Suppose $M$ is a reversible Markov chain with respect to $\pi$, on the finite set $X$. Note, operator M defined by $Mg(x)=\sum_y M(x,y)g(y)$, where $g$ is a real-valued function. Show that if M is not periodic, then $-1$ is not an eigenvalue of M.
Proof: All we have to show is that $-1$ is not an eigenvalue of $M$. We do this by contradiction. Note that the definition of $M$ being aperiodic means for every $x,y \in X$ that $gcd(\{n: M^{n}(x,y)>0\})=1$
Now, suppose by contradiction that $f$ is an eigenvector of $M$ with eigenvalue $-1$. Thus $Mf=-f$. Choose $x^*$ satisfying $|f(x^{*})| \geq |f(y)|$ for all $y\in X$. We have then that $f(x^{*})=-Mf(x^{*})=-\sum_y M(x^{*},y)f(y)$. This implies that $f(y)=-f(x^{*})$ for all $y$ with $M(x^{*},y)>0$. Thus all values of $f$ one step from $x^{*}$ are equal to $-f(x^{*})$.
So apparently, all of the steps are correct and do not need further justification. However, apparently I am missing a step now to finish the proof and show that the period of the state $x^{*}$ is greater than 1. Specifically, I need to show that the period of $x^{*}$ is even. That is, I need to show that the $gcd(\{n:M^{n}(x^{*},x^{*})>0\})=2k$ for some positive integer $k$ (period is even). Thus, I am just not sure how to complete the proof. How does $f(y)=-f(x^{*})$ for all $y$ with $M(x^{*},y)>0$ imply that the period of $x^{*}$ is even, $gcd(\{n:M^{n}(x^{*},x^{*})>0\})=2k$ for some positive integer $k$? (really, I just have to prove the period is $\geq 2$, so that it is not aperiodic). Any help to help finish this last step to complete the proof would be much appreciated! Thank you!
A quick observation: since $f$ is an eigenvector (by definition non-zero), we must have $f(x^*) \neq 0$.
I'll now extend your argument a bit: for any integer $k \geq 1$, we have $$ f(x^*) = (-1)^k M^k f(x^*) = (-1)^k\sum_{y}M^k(x^*,y) f(y) $$ so we must have $f(y) = (-1)^k f(x^*)$ for all $y$ such that there is a walk of length $k$ from $x^*$ to $y$ of non-zero probability.

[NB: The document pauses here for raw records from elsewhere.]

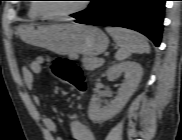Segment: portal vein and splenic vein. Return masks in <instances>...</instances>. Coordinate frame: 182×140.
Here are the masks:
<instances>
[{
  "instance_id": "18ae733b",
  "label": "portal vein and splenic vein",
  "mask_w": 182,
  "mask_h": 140,
  "mask_svg": "<svg viewBox=\"0 0 182 140\" xmlns=\"http://www.w3.org/2000/svg\"><path fill=\"white\" fill-rule=\"evenodd\" d=\"M104 61H105V60H104L103 58H100V62H101V63H104Z\"/></svg>"
}]
</instances>
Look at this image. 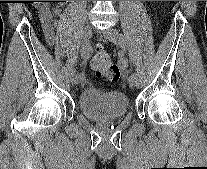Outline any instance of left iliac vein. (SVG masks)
<instances>
[{"label":"left iliac vein","instance_id":"4c4485c4","mask_svg":"<svg viewBox=\"0 0 207 169\" xmlns=\"http://www.w3.org/2000/svg\"><path fill=\"white\" fill-rule=\"evenodd\" d=\"M101 34L104 38L111 41L121 49L125 48L126 45L124 37L116 28L110 27L107 30L103 31ZM128 83L131 87H139V79L137 76L135 78H129Z\"/></svg>","mask_w":207,"mask_h":169}]
</instances>
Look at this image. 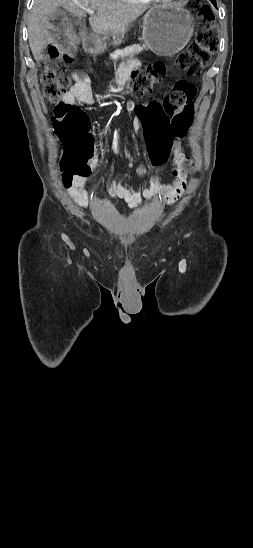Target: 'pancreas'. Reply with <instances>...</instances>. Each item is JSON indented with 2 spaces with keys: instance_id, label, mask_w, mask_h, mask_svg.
<instances>
[{
  "instance_id": "pancreas-1",
  "label": "pancreas",
  "mask_w": 253,
  "mask_h": 548,
  "mask_svg": "<svg viewBox=\"0 0 253 548\" xmlns=\"http://www.w3.org/2000/svg\"><path fill=\"white\" fill-rule=\"evenodd\" d=\"M144 49H146L145 46H141V45H132V46H127L125 47L124 49H118V50H115L111 55H110V58L113 60V61H117L119 58H126L128 57L129 59H133V57L139 53H141Z\"/></svg>"
}]
</instances>
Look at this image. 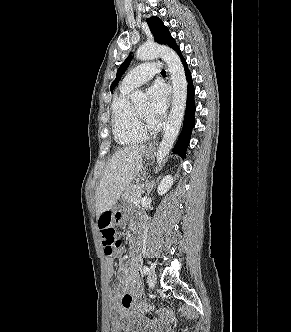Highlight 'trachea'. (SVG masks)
<instances>
[{"mask_svg": "<svg viewBox=\"0 0 291 332\" xmlns=\"http://www.w3.org/2000/svg\"><path fill=\"white\" fill-rule=\"evenodd\" d=\"M161 74L165 75V74H166V71H164V70H163V71H161Z\"/></svg>", "mask_w": 291, "mask_h": 332, "instance_id": "3493384b", "label": "trachea"}]
</instances>
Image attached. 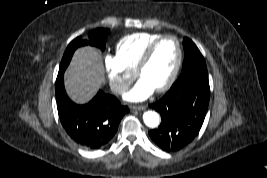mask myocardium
<instances>
[{
	"instance_id": "myocardium-1",
	"label": "myocardium",
	"mask_w": 267,
	"mask_h": 178,
	"mask_svg": "<svg viewBox=\"0 0 267 178\" xmlns=\"http://www.w3.org/2000/svg\"><path fill=\"white\" fill-rule=\"evenodd\" d=\"M167 38H172L173 40H175L176 45H177L178 54H177V60H176L175 66H174L169 78L167 79V81L162 86H160L159 88L155 89V91L158 92V93H161V92H164V91L168 90L173 85V83L175 82V80H176V78L178 76V73H179V70L181 68L182 61H183V48H182V44H181L180 39L174 34H165V35H162L161 37H159L158 39H156L155 41H153L147 47L145 52L143 53L142 57L140 58V60L138 62L136 70H135L136 76L140 77V74H141L142 70L147 66V64L151 60V58L153 56V53H154L155 49L157 48V46L163 40H165Z\"/></svg>"
}]
</instances>
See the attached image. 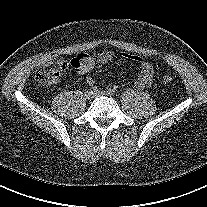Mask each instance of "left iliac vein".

Now, suppose (for the purpose of contradiction) that $x^*$ does not have an even period. That is, we suppose that for some odd number $2n+1$, we have $M^{2n+1}(x^*,x^*) > 0$. So, there exists an odd cycle at $x^*$ with non-zero probability: that is, there is a sequence $ x_0,x_1,\dots,x_{2n},x_{2n+1}$ with $x_0=x_{2n+1} = x^*$ such that $M(x_i,x_{i+1}) > 0$ for $i = 0,1,\dots,2n$.
Consider $x_1$. Since $M(x^*,x_1) > 0$, we must have $f(x_1) = -f(x^*)$. On the other hand, the existence of our cycle means that $$ M^{2n}(x_1,x^*) \geq M(x_1,x_2) M(x_2,x_3) \cdots M(x_{2n},x^*)> 0 $$ which is to say that $M^{2n}(x_1,x^*) > 0$. The fact that $M$ is reversible means that $M^{2n}(x^*,x_1) > 0$. By the earlier argument, this means that $f(x_1) = (-1)^{2n}f(x^*) = f(x^*)$. That is, we have concluded that $$ f(x_1) = f(x^*) = -f(x^*) $$ which is impossible since $f(x^*)$ is non-zero. The conclusion follows.